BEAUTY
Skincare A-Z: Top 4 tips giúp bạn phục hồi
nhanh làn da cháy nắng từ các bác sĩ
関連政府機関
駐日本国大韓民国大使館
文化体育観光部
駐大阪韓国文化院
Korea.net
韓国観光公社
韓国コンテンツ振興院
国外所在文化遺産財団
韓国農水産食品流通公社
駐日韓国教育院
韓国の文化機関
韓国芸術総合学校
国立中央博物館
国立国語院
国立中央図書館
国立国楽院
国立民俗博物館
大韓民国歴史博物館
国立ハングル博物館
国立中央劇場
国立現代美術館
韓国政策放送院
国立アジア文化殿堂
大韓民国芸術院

---------------

Instructions to follow: Print the line with "Skincare A-Z: Top 4 tips giúp bạn phục hồi" and every line after it in the entries above, exactly as written. Leave out all other lines.

Solution to this exercise:
Skincare A-Z: Top 4 tips giúp bạn phục hồi
nhanh làn da cháy nắng từ các bác sĩ
関連政府機関
駐日本国大韓民国大使館
文化体育観光部
駐大阪韓国文化院
Korea.net
韓国観光公社
韓国コンテンツ振興院
国外所在文化遺産財団
韓国農水産食品流通公社
駐日韓国教育院
韓国の文化機関
韓国芸術総合学校
国立中央博物館
国立国語院
国立中央図書館
国立国楽院
国立民俗博物館
大韓民国歴史博物館
国立ハングル博物館
国立中央劇場
国立現代美術館
韓国政策放送院
国立アジア文化殿堂
大韓民国芸術院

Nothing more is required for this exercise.